Search the records for the string "Pelaku", then copy each line that has it.

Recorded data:
——————

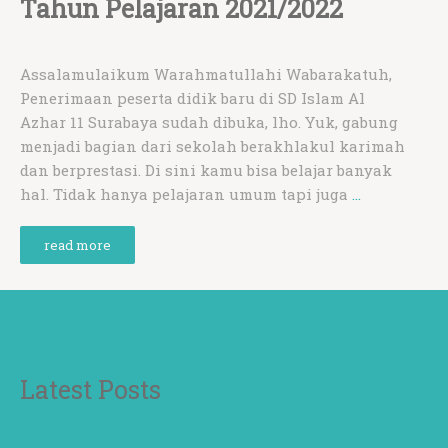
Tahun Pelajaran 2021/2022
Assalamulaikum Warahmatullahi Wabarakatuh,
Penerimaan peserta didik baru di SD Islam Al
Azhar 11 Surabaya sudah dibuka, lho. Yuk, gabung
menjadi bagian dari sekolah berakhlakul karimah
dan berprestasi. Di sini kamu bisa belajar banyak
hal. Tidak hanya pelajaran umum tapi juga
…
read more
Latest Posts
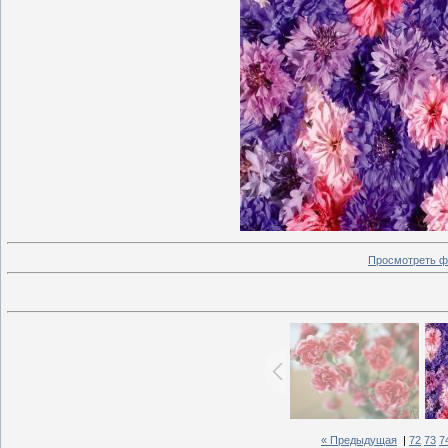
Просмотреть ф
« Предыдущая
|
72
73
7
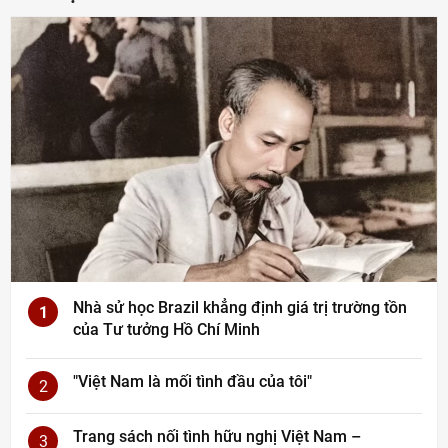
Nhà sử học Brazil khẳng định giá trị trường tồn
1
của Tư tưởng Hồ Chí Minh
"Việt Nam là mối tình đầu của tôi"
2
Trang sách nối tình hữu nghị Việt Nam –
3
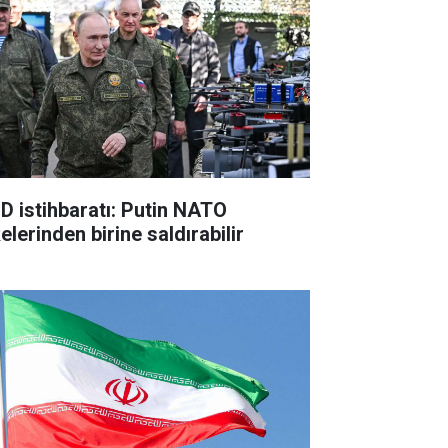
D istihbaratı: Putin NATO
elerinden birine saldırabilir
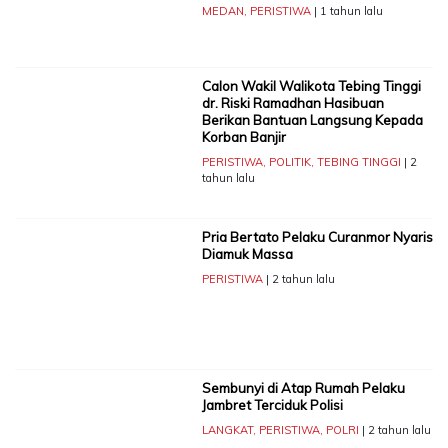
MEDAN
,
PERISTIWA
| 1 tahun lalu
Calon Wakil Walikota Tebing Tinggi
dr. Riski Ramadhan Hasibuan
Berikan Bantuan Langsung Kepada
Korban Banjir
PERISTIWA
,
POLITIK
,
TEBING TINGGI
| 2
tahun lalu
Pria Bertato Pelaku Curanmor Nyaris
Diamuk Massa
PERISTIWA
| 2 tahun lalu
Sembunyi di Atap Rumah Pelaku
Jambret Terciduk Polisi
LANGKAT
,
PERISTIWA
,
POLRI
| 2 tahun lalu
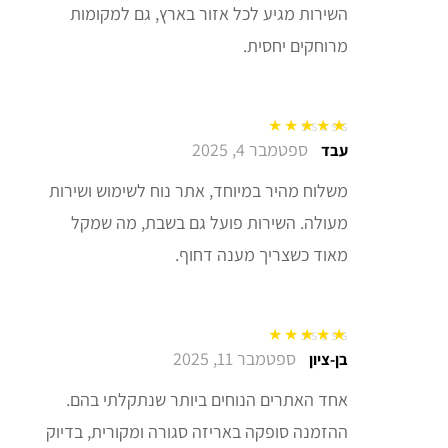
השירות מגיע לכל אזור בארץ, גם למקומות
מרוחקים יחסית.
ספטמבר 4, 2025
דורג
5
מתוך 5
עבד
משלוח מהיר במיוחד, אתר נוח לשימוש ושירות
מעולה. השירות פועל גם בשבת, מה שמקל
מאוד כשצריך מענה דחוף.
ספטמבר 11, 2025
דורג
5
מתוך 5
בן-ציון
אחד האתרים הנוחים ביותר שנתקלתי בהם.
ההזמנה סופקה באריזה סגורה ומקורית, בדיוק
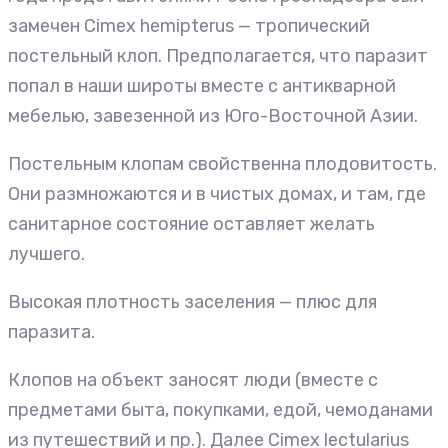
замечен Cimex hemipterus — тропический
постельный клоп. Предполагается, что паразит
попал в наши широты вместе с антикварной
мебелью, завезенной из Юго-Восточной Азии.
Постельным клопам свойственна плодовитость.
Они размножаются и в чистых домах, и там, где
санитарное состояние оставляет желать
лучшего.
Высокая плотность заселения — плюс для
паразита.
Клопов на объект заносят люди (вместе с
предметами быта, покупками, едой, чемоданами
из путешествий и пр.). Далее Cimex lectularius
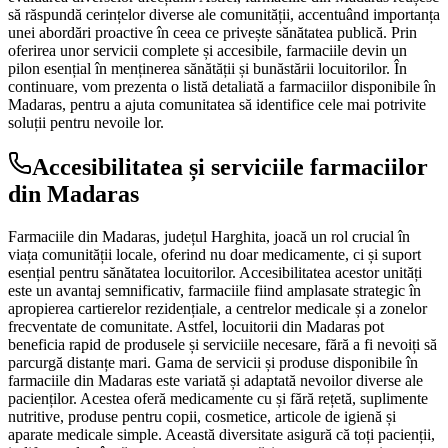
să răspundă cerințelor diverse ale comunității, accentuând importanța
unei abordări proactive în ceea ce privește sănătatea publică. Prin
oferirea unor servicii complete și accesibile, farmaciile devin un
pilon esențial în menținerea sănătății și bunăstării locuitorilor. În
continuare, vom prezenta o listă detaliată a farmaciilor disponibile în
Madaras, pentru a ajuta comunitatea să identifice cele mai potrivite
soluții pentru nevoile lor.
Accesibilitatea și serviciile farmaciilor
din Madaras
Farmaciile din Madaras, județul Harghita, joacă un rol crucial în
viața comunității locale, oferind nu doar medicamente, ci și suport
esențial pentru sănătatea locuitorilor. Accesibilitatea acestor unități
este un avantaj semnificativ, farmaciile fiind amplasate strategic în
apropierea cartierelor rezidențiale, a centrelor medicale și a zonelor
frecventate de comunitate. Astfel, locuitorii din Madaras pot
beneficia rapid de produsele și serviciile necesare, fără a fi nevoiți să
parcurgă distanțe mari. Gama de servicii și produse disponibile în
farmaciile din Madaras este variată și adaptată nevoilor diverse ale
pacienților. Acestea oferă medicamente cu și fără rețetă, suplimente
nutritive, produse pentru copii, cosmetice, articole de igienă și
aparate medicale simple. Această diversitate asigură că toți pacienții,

——————

- [Exercise solution]
Pria Bertato Pelaku Curanmor Nyaris
Sembunyi di Atap Rumah Pelaku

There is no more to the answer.